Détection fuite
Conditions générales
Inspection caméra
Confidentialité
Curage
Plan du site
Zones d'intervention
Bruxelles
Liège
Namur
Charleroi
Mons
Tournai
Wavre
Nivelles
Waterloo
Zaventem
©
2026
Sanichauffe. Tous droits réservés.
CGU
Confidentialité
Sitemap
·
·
============
- _About this task_
Could you quote the material above in full, exactly as it stands?

- _Answer below_
Détection fuite
Conditions générales
Inspection caméra
Confidentialité
Curage
Plan du site
Zones d'intervention
Bruxelles
Liège
Namur
Charleroi
Mons
Tournai
Wavre
Nivelles
Waterloo
Zaventem
©
2026
Sanichauffe. Tous droits réservés.
CGU
Confidentialité
Sitemap
·
·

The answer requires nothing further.